> _To do_: Nothing but the lines below from the one with "Enciclopedia" through the one with "Clamart, Malakoff)" should be output, each exactly as given, and no pictures.

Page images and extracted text
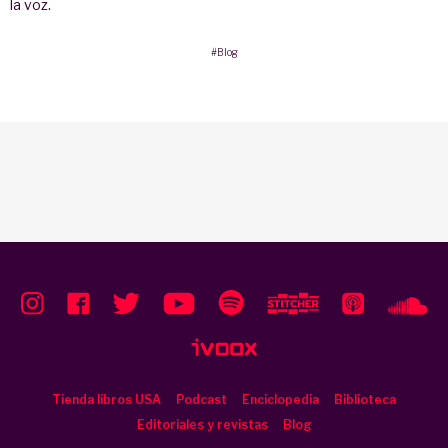
la voz.
#Blog
Tienda libros USA
Podcast
Enciclopedia
Biblioteca
Editoriales y revistas
Blog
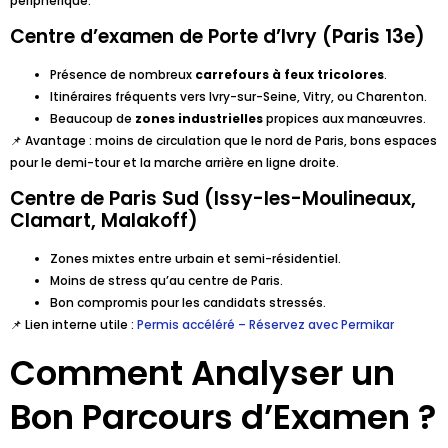
périphérique.
Centre d’examen de Porte d’Ivry (Paris 13e)
Présence de nombreux
carrefours à feux tricolores
.
Itinéraires fréquents vers Ivry-sur-Seine, Vitry, ou Charenton.
Beaucoup de
zones industrielles
propices aux manœuvres.
📌 Avantage : moins de circulation que le nord de Paris, bons espaces
pour le demi-tour et la marche arrière en ligne droite.
Centre de Paris Sud (Issy-les-Moulineaux,
Clamart, Malakoff)
Zones mixtes entre urbain et semi-résidentiel.
Moins de stress qu’au centre de Paris.
Bon compromis pour les candidats stressés.
📌 Lien interne utile :
Permis accéléré – Réservez avec Permikar
Comment Analyser un
Bon Parcours d’Examen ?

> _Solved exercise_:
Enciclopedia
Biblioteca
Editoriales y revistas
Blog
périphérique.
Centre d’examen de Porte d’Ivry (Paris 13e)
Présence de nombreux
carrefours à feux tricolores
.
Itinéraires fréquents vers Ivry-sur-Seine, Vitry, ou Charenton.
Beaucoup de
zones industrielles
propices aux manœuvres.
📌 Avantage : moins de circulation que le nord de Paris, bons espaces
pour le demi-tour et la marche arrière en ligne droite.
Centre de Paris Sud (Issy-les-Moulineaux,
Clamart, Malakoff)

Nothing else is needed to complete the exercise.